Champagne Tower - Practice Coding Problems

Champagne Tower - Problem

Dynamic Programming Medium

Champagne Tower Problem

Imagine you're at an elegant celebration where champagne glasses are arranged in a beautiful pyramid formation. The setup is breathtaking: 1 glass at the top, 2 glasses in the second row, 3 glasses in the third row, and so on, creating a perfect triangular tower up to 100 rows.

🥂 The Physics: When champagne is poured into the topmost glass, it follows the laws of gravity and overflow. Once a glass becomes completely full (holds exactly 1 cup), any additional champagne splits equally between the two glasses directly below it - one to the left diagonal and one to the right diagonal.

🎯 Your Mission: Given that poured cups of champagne are poured into the top glass, determine how full the glass at position (queryRow, queryGlass) is.
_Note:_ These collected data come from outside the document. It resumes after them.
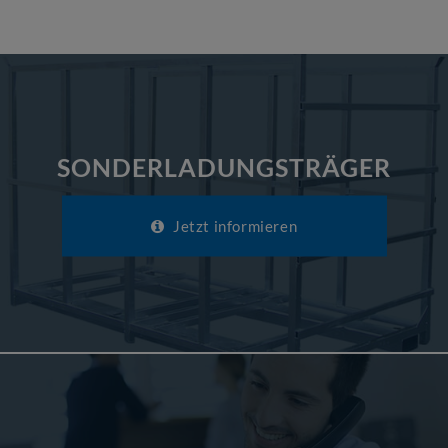
SONDERLADUNGSTRÄGER
Jetzt informieren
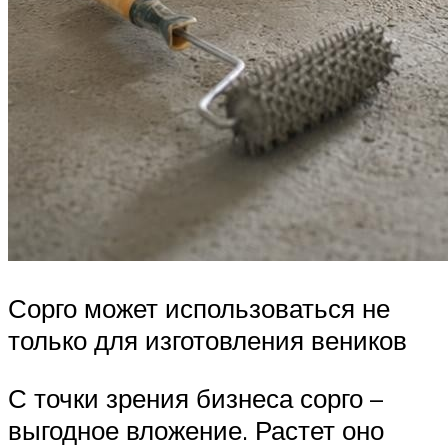
Сорго может использоваться не
только для изготовления веников
С точки зрения бизнеса сорго –
выгодное вложение. Растет оно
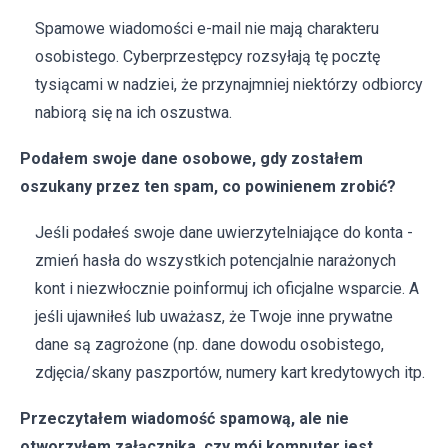
Spamowe wiadomości e-mail nie mają charakteru
osobistego. Cyberprzestępcy rozsyłają tę pocztę
tysiącami w nadziei, że przynajmniej niektórzy odbiorcy
nabiorą się na ich oszustwa.
Podałem swoje dane osobowe, gdy zostałem
oszukany przez ten spam, co powinienem zrobić?
Jeśli podałeś swoje dane uwierzytelniające do konta -
zmień hasła do wszystkich potencjalnie narażonych
kont i niezwłocznie poinformuj ich oficjalne wsparcie. A
jeśli ujawniłeś lub uważasz, że Twoje inne prywatne
dane są zagrożone (np. dane dowodu osobistego,
zdjęcia/skany paszportów, numery kart kredytowych itp.
Przeczytałem wiadomość spamową, ale nie
otworzyłem załącznika, czy mój komputer jest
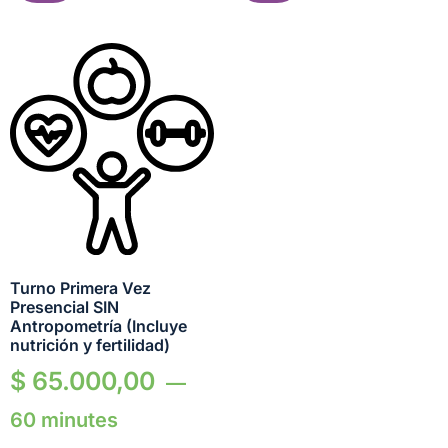
Turno Primera Vez
Presencial SIN
Antropometría (Incluye
nutrición y fertilidad)
$
65.000,00
60 minutes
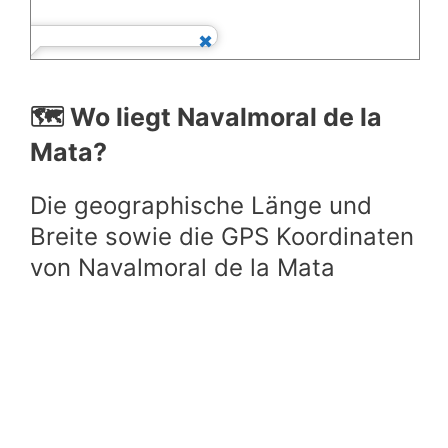
🗺️ Wo liegt Navalmoral de la
Mata?
Die geographische Länge und
Breite sowie die GPS Koordinaten
von Navalmoral de la Mata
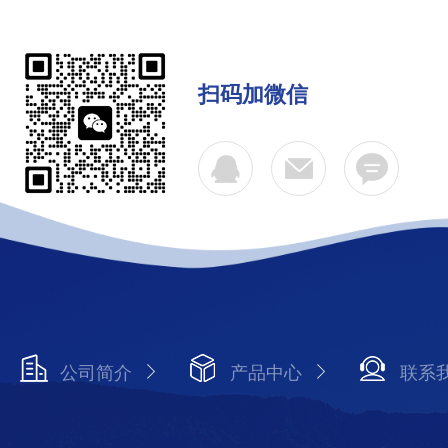
扫码加微信
公司简介
产品中心
联系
The result should be a decimal between 0.0 (empty) and 1.0 (completely full).

Input: Three integers - poured (amount of champagne), queryRow and queryGlass (both 0-indexed)
Output: A decimal representing how full the specified glass is (clamped between 0.0 and 1.0)

Input & Output

example_1.py — Basic Overflow

$ Input: poured = 1, query_row = 1, query_glass = 1

› Output: 0.00000

💡 Note: With only 1 cup poured, the top glass becomes full (1.0) but has no overflow. The glasses in row 1 remain empty.

example_2.py — Equal Distribution

$ Input: poured = 2, query_row = 1, query_glass = 1

› Output: 0.50000

💡 Note: The top glass holds 1.0, and the remaining 1.0 cup splits equally between the two glasses in row 1. Each gets 0.5.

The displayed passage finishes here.